Background: The 100,000 Genomes Project established infrastructure for Whole Genome Sequencing (WGS) in the United Kingdom.

Methods: A retrospective study of cancer patients recruited to the 100,000 Genomes Project by the West Midlands Genomics Medicine Centre, evaluating clinical relevance of results.

Results: After excluding samples with no sequencing data (1678/4851; 34.6%), 3166 sample sets (germline and somatic) from 3067 participants were sequenced. Results of 1256 participants (41.0%) were interpreted (excluding participants who died (308/3067; 10.0%) or were clinically excluded (1503/3067; 49.0%)). Of these, 323 (25.7%) had no variants in genes which may alter management (Domain 1 genes). Of the remaining 933 participants, 552 (59.2%) had clinical recommendations made (718 recommendations in total). These included therapeutic recommendations (377/933; 40.4%), such as clinical trial, unlicensed or licensed therapies or high TMB recommendations, and germline variants warranting clinical genetics review (85/933; 9.1%). At the last follow up, 20.2% of all recommendations were followed (145/718). However, only a small proportion of therapeutic recommendations were followed (5.1%, 25/491).

Conclusions: The 100,000 Genomes Project has established infrastructure and regional experience to support personalised cancer care. The majority of those with successful sequencing had actionable variants. Ensuring GTAB recommendations are followed will maximise benefits for patients.

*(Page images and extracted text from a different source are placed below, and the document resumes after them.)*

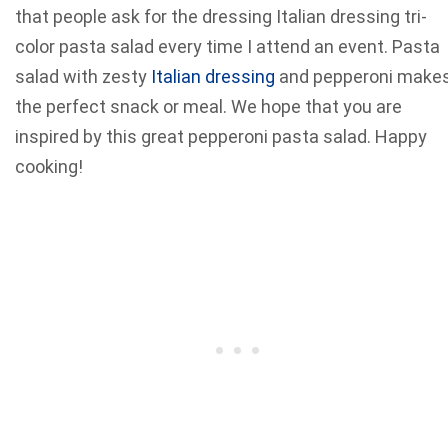
that people ask for the dressing Italian dressing tri-
color pasta salad every time I attend an event. Pasta
salad with zesty
Italian dressing
and pepperoni make
the perfect snack or meal. We hope that you are
inspired by this great pepperoni pasta salad. Happy
cooking!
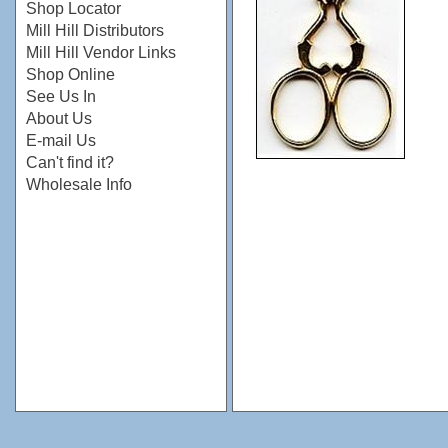
Shop Locator
Mill Hill Distributors
Mill Hill Vendor Links
Shop Online
See Us In
About Us
E-mail Us
Can't find it?
Wholesale Info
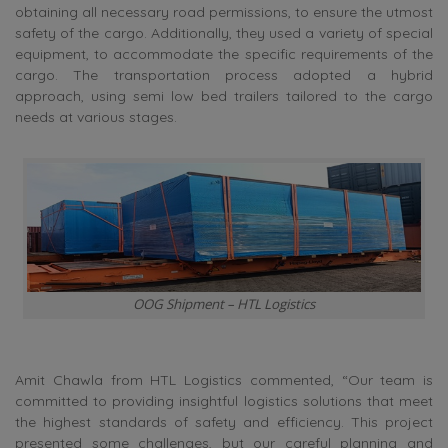
obtaining all necessary road permissions, to ensure the utmost
safety of the cargo. Additionally, they used a variety of special
equipment, to accommodate the specific requirements of the
cargo. The transportation process adopted a hybrid
approach, using semi low bed trailers tailored to the cargo
needs at various stages.
OOG Shipment – HTL Logistics
Amit Chawla from HTL Logistics commented, “Our team is
committed to providing insightful logistics solutions that meet
the highest standards of safety and efficiency. This project
presented some challenges, but our careful planning and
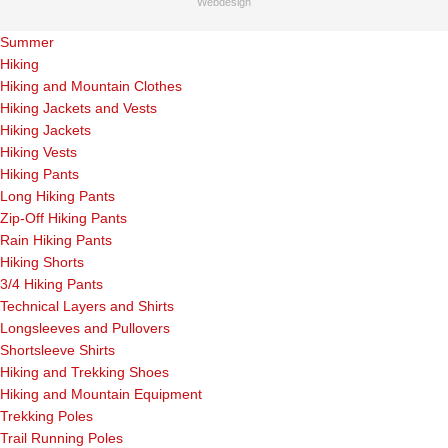
Webdesign
Summer
Hiking
Hiking and Mountain Clothes
Hiking Jackets and Vests
Hiking Jackets
Hiking Vests
Hiking Pants
Long Hiking Pants
Zip-Off Hiking Pants
Rain Hiking Pants
Hiking Shorts
3/4 Hiking Pants
Technical Layers and Shirts
Longsleeves and Pullovers
Shortsleeve Shirts
Hiking and Trekking Shoes
Hiking and Mountain Equipment
Trekking Poles
Trail Running Poles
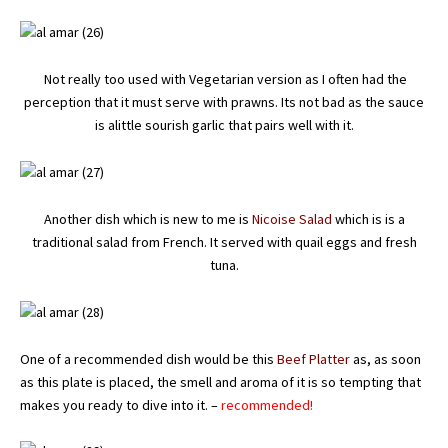
Not really too used with Vegetarian version as I often had the
perception that it must serve with prawns. Its not bad as the sauce
is alittle sourish garlic that pairs well with it.
Another dish which is new to me is
Nicoise Salad
which is is a
traditional salad from French. It served with quail eggs and fresh
tuna.
One of a recommended dish would be this
Beef Platter
as, as soon
as this plate is placed, the smell and aroma of it is so tempting that
makes you ready to dive into it. –
recommended!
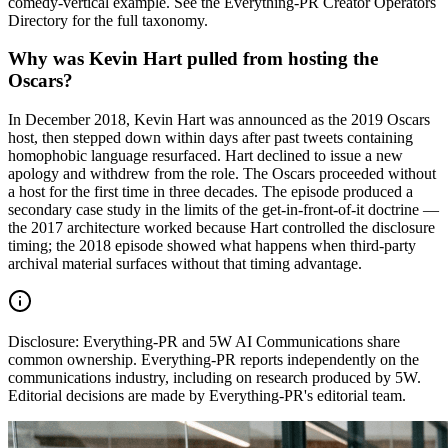
comedy-vertical example. See the Everything-PR Creator Operators
Directory for the full taxonomy.
Why was Kevin Hart pulled from hosting the
Oscars?
In December 2018, Kevin Hart was announced as the 2019 Oscars
host, then stepped down within days after past tweets containing
homophobic language resurfaced. Hart declined to issue a new
apology and withdrew from the role. The Oscars proceeded without
a host for the first time in three decades. The episode produced a
secondary case study in the limits of the get-in-front-of-it doctrine —
the 2017 architecture worked because Hart controlled the disclosure
timing; the 2018 episode showed what happens when third-party
archival material surfaces without that timing advantage.
Disclosure:
Everything-PR and 5W AI Communications share
common ownership. Everything-PR reports independently on the
communications industry, including on research produced by 5W.
Editorial decisions are made by Everything-PR's editorial team.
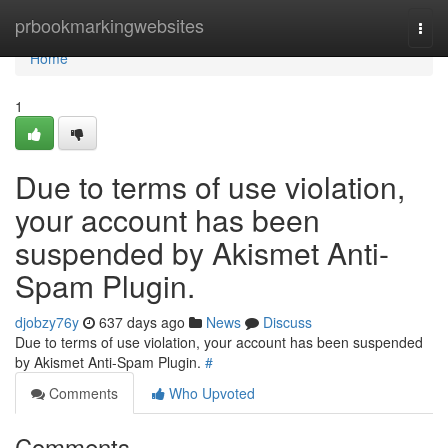
Home
prbookmarkingwebsites
Togg
navi
Home
1
Due to terms of use violation,
your account has been
suspended by Akismet Anti-
Spam Plugin.
djobzy76y
637 days ago
News
Discuss
Due to terms of use violation, your account has been suspended
by Akismet Anti-Spam Plugin.
#
Comments
Who Upvoted
Comments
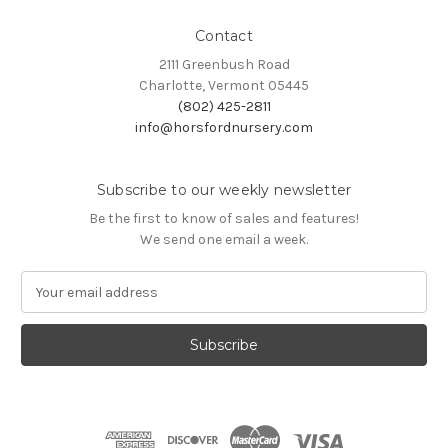
Contact
2111 Greenbush Road
Charlotte, Vermont 05445
(802) 425-2811
info@horsfordnursery.com
Subscribe to our weekly newsletter
Be the first to know of sales and features!
We send one email a week.
E
m
a
i
l
A
d
d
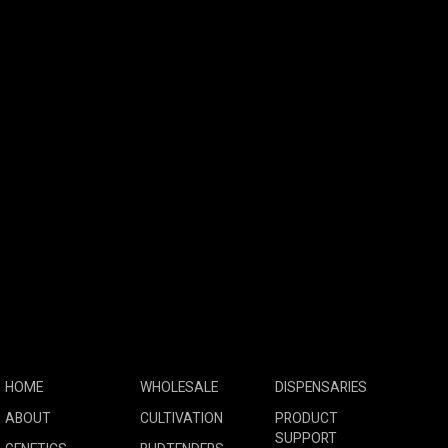
HOME
WHOLESALE
DISPENSARIES
ABOUT
CULTIVATION
PRODUCT
SUPPORT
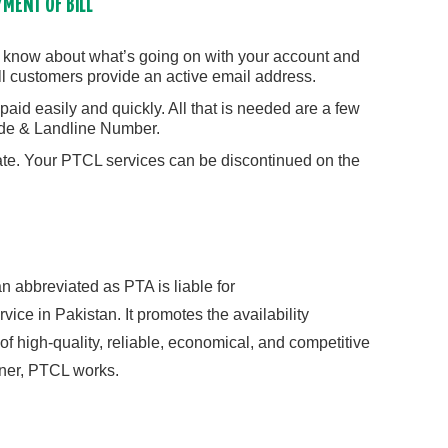
YMENT OF BILL
e know about what’s going on with your account and
ll customers provide an active email address.
paid easily and quickly. All that is needed are a few
ode & Landline Number.
ate. Your PTCL services can be discontinued on the
 abbreviated as PTA is liable for
vice in Pakistan. It promotes the availability
f high-quality, reliable, economical, and competitive
ner, PTCL works.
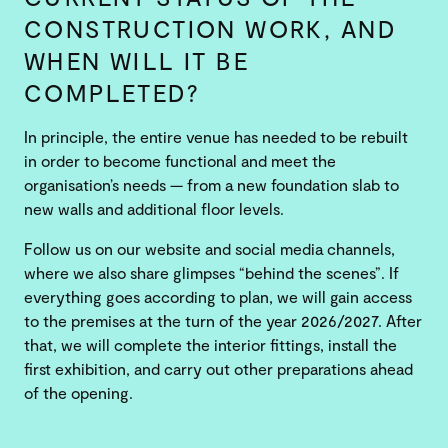
CONSTRUCTION WORK, AND
WHEN WILL IT BE
COMPLETED?
In principle, the entire venue has needed to be rebuilt
in order to become functional and meet the
organisation’s needs — from a new foundation slab to
new walls and additional floor levels.
Follow us on our website and social media channels,
where we also share glimpses “behind the scenes”. If
everything goes according to plan, we will gain access
to the premises at the turn of the year 2026/2027. After
that, we will complete the interior fittings, install the
first exhibition, and carry out other preparations ahead
of the opening.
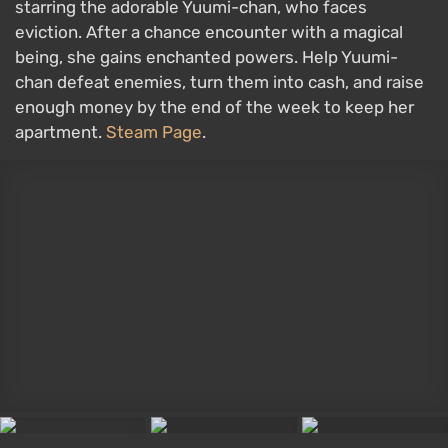
starring the adorable Yuumi-chan, who faces
eviction. After a chance encounter with a magical
being, she gains enchanted powers. Help Yuumi-
chan defeat enemies, turn them into cash, and raise
enough money by the end of the week to keep her
apartment.
Steam Page
.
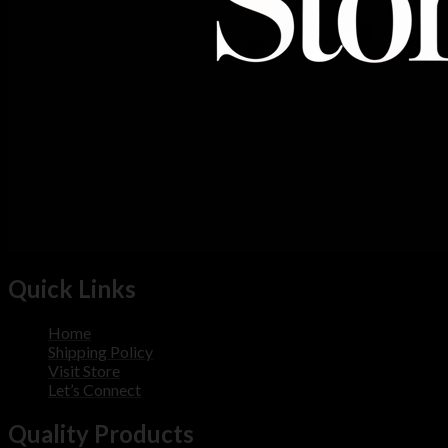
Quick Links
Home
Shipping Policy
Visit Store
Let’s Connect
Quality Products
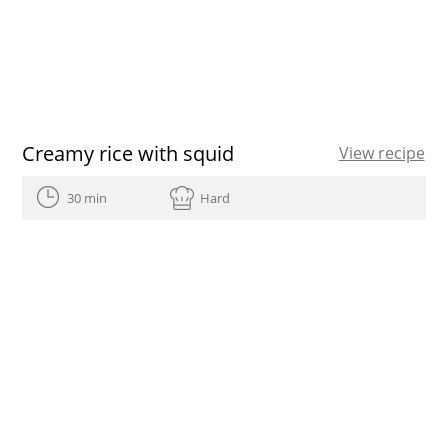
Creamy rice with squid
View recipe
30 min
Hard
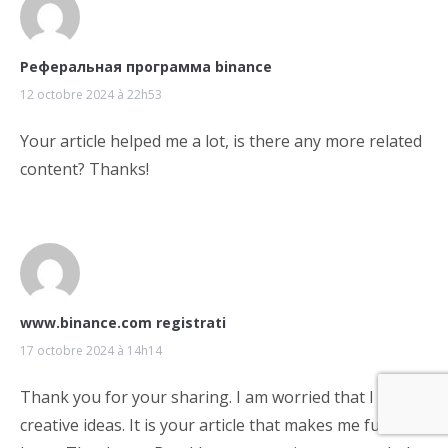
Реферальная программа binance
12 octobre 2024 à 22h53
Your article helped me a lot, is there any more related
content? Thanks!
www.binance.com registrati
17 octobre 2024 à 14h14
Thank you for your sharing. I am worried that I lack
creative ideas. It is your article that makes me full of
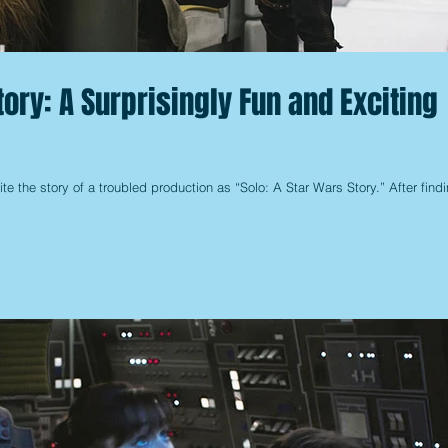
tory: A Surprisingly Fun and Exciting
te the story of a troubled production as “Solo: A Star Wars Story.” After find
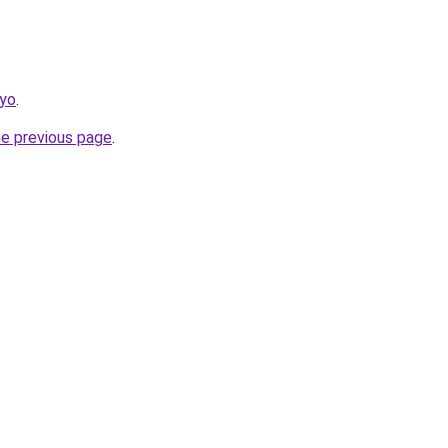
kyo
.
he previous page
.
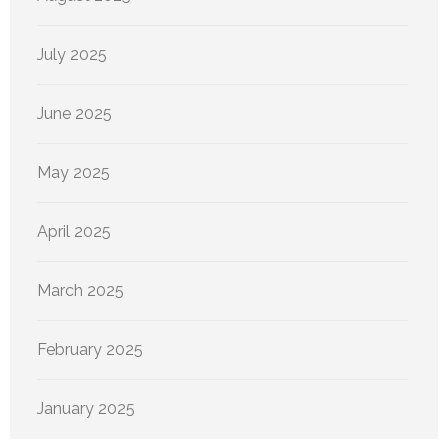
July 2025
June 2025
May 2025
April 2025
March 2025
February 2025
January 2025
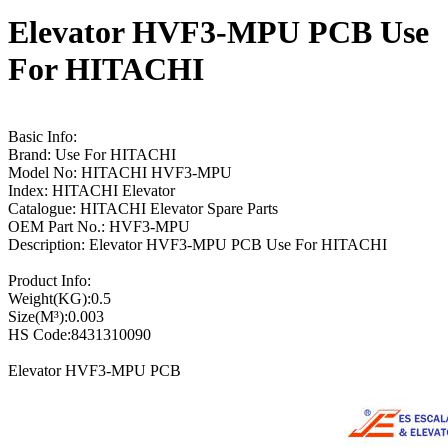
Elevator HVF3-MPU PCB Use
For HITACHI
Basic Info:
Brand: Use For HITACHI
Model No: HITACHI HVF3-MPU
Index: HITACHI Elevator
Catalogue: HITACHI Elevator Spare Parts
OEM Part No.: HVF3-MPU
Description: Elevator HVF3-MPU PCB Use For HITACHI
Product Info:
Weight(KG):0.5
Size(M³):0.003
HS Code:8431310090
Elevator HVF3-MPU PCB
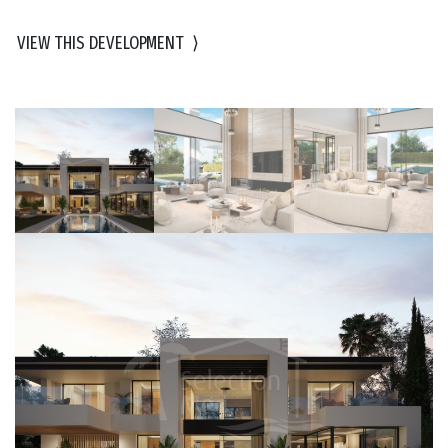
VIEW THIS DEVELOPMENT
⟩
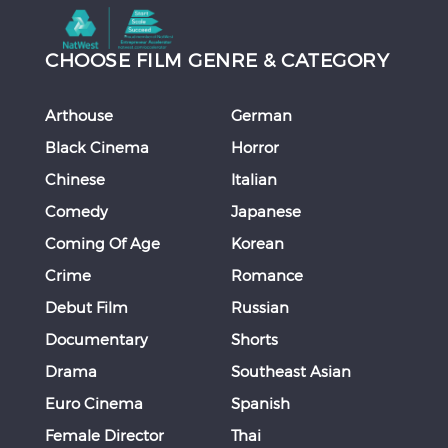
CHOOSE FILM GENRE & CATEGORY
Arthouse
German
Black Cinema
Horror
Chinese
Italian
Comedy
Japanese
Coming Of Age
Korean
Crime
Romance
Debut Film
Russian
Documentary
Shorts
Drama
Southeast Asian
Euro Cinema
Spanish
Female Director
Thai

全基因组测序对癌症患者的潜在临床效用:对十万基因组计划地区实施情况的评估。
背景:10 万基因组计划在英国建立了全基因组测序(WGS)基础设施:十万基因组计划在英国建立了全基因组测序(WGS)基础设施:对西米德兰兹基因组医学中心(West Midlands Genomics Medicine Centre)纳入十万基因组计划的癌症患者进行回顾性研究,评估结果的临床相关性:在排除没有测序数据的样本(1678/4851;34.6%)后,对来自3067名参与者的3166个样本集(种系和体细胞)进行了测序。对 1256 名参与者(41.0%)的结果进行了解读(不包括死亡参与者(308/3067;10.0%)或临床排除参与者(1503/3067;49.0%))。其中,323 人(25.7%)的基因中没有可能改变管理的变异(领域 1 基因)。在其余 933 名参与者中,有 552 人(59.2%)获得了临床建议(共 718 项建议)。其中包括治疗建议(377/933;40.4%),如临床试验、无证或有证疗法或高 TMB 建议,以及需要进行临床遗传学审查的种系变异(85/933;9.1%)。在最后一次随访中,20.2%的建议得到了遵从(145/718)。然而,只有一小部分治疗建议得到了遵循(5.1%,25/491):结论:十万基因组计划建立了支持个性化癌症治疗的基础设施和地区经验。大多数成功测序者都有可操作的变异。确保遵循GTAB的建议将为患者带来最大益处。
本文章由计算机程序翻译,如有差异,请以英文原文为准。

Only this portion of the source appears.